Virginie Tillier, September XXI
Dans l'atelier de Thomas Collet
« (...) l'archive, c'est aussi ce qui fait que toutes ces choses dites ne s'amassent pas indéfiniment dans une multitude amorphe, ne s'inscrivent pas non plus dans une linéarité sans rupture, et ne disparaissent pas au seul hasard d'accidents externes ; mais qu'elles se groupent en figures distinctes, se composent les unes avec les autres selon des rapports multiples, se maintiennent ou s'estompent selon des régularités spécifiques. »
Michel Foucault, L'archéologie du savoir, 1969
Dans l’atelier de Thomas, le temps est histoire. L’aile de la bâtisse dédiée aux expérimentations et créations se fait aussi l’hôte d’une part des archives dont l’artiste est le dépositaire. Livres d’art, ouvrages d’histoire et autres publications destinées à traverser les générations – dont Thomas incarne un médiateur – côtoient petits et grands papiers d’une famille aux cheminements multiples.
Les toiles de ces vingt dernières années, grands formats pensés à l’aulne de la mesure de l’Homme, portent de lumineuses palettes et se dressent au garde-à-vous pour qui veut bien considérer dans son ampleur et sa diversité l’œuvre de l’artiste coloriste. Pour certaines constituées de draps anciens ou d’étoffes soigneusement choisies puis montées au format désiré, chacune de ces peintures a construit une part significative du prolégomène qui mena peu à peu Thomas aux Ran, monotypes aux subtiles nuances chromatiques.
Dans l’atelier de Thomas, le temps est partenaire. Il est l’allié précieux du mémoriel en perpétuelle interrogation, comme autant d’éclats d’un miroir où l’artiste se découvre en même temps qu’il s’invente, travaillant solitaire mais, de fait, jamais seul. Les maîtres anciens admirés, les initiateurs rencontrés et les êtres passagers de l’aventure d’une vie forment, autant que chacun des individus-monotypes achevés ou en cours de gestation, tout un univers. Mieux : une constellation.
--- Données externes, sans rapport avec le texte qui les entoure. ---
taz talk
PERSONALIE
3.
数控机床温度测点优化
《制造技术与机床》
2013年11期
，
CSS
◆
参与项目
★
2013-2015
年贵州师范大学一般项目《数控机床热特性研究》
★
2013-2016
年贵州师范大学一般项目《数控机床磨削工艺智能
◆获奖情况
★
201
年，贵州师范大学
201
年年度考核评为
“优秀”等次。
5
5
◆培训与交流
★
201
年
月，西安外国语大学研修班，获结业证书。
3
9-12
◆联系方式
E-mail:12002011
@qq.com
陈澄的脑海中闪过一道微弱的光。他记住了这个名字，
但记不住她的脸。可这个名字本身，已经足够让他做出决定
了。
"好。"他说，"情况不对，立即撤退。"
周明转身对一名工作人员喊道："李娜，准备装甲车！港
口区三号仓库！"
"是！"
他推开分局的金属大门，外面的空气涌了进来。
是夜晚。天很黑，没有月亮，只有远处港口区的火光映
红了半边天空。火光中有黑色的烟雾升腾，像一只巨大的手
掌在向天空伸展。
Dans l’atelier de Thomas, le temps est complice. Il prévient la perte regrettable, accompagne le geste dans son économie, garantit l’homéostasie du système. Le temps est agent, joue plein rôle, en toute confiance, lorsqu’il oxyde, sèche, métamorphose, récupère, permet la transformation des métaux, bois, papiers, pigments. Les huiles, les décoctions et les infusions se règlent en ballet dans un mouvement perpétuel où la recette côtoie la surprise et l’accident.
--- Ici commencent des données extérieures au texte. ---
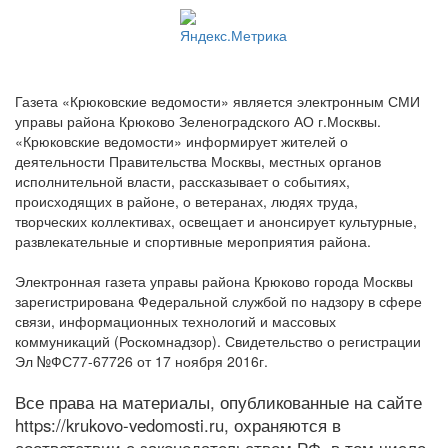
Газета «Крюковские ведомости» является электронным СМИ
управы района Крюково Зеленоградского АО г.Москвы.
«Крюковские ведомости» информирует жителей о
деятельности Правительства Москвы, местных органов
исполнительной власти, рассказывает о событиях,
происходящих в районе, о ветеранах, людях труда,
творческих коллективах, освещает и анонсирует культурные,
развлекательные и спортивные мероприятия района.
Электронная газета управы района Крюково города Москвы
зарегистрирована Федеральной службой по надзору в сфере
связи, информационных технологий и массовых
коммуникаций (Роскомнадзор). Свидетельство о регистрации
Эл №ФС77-67726 от 17 ноября 2016г.
Все права на материалы, опубликованные на сайте
https://krukovo-vedomosti.ru, охраняются в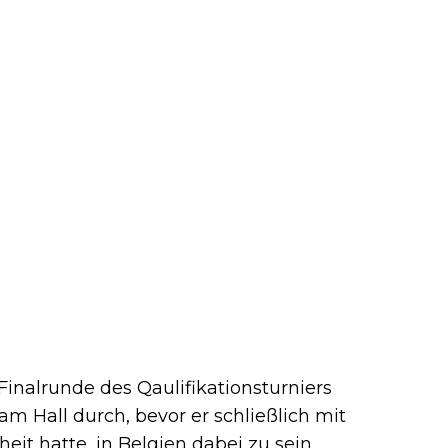
inalrunde des Qaulifikationsturniers
 Hall durch, bevor er schließlich mit
it hatte, in Belgien dabei zu sein.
Dans l’atelier de Thomas, le temps est tradition et héritage. La vieille presse ABIG qui attend patiemment, pense-t-on, ses tours de piste, saura se régaler des papiers choisis. Les Canson d’antanont laissé place aux papiers italiens, allemands et japonais. Les procédés industriels de fabrication des papiers pour artistes ont souvent négligé de préserver les savoir-faire qui offraient, il y a vingt ans encore, des trames, des qualités d’absorption ou des tenues aux liquides trop souvent devenues nostalgies.
Le séjour au Japon propulsa Thomas dans une galaxie où le papier est demeuré végétal, procédé lent, complexe, coûteux : il en est même parfois considéré comme trésor national. Entre respect et irrévérence, Thomas fait de ces papiers, façonnés par la déchirure en individus- monotypes à venir, des partenaires du quotidien. Caressés, regardés sous toutes leurs dimensions, malmenés parfois pourrait-on penser à tort, les petits papiers précieux se donnent sans pudeur aux phases d’huilage, de trempages et d’encrages successifs, dépositaires d’un processus qui a définitivement fait siennes les règles naturelles de la fertilité.
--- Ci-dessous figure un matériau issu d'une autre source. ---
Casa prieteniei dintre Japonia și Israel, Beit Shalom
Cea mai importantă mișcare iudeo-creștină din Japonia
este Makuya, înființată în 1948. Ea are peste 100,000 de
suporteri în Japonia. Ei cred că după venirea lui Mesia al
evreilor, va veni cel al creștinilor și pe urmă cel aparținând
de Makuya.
Toujours semblable, jamais identique, l’individu-monotype se mue en docile soldat pour plusieurs temps encore : celui de l’attente, celui de la sélection, celui de la composition puis, parfois, celui de l’assemblage. Rien n’est jamais inutile, tout est conservé pour de futures potentialités. Dans les interstices, le papier aura traversé autant de célébrations que d’outrages. Matière vivante et disponible, il ouvre une plaine créative où l’artiste cartographie peu à peu ses chemins. Étapes indispensables à une transmutation de la matière qui rapproche l’artiste graveur, coloriste, mathématicien et chimiste à l’orfèvre, voire à l’alchimiste. C’est ainsi, et ainsi seulement, que la matière peut devenir langage.
Dans l’atelier de Thomas, le temps est à l’œuvre.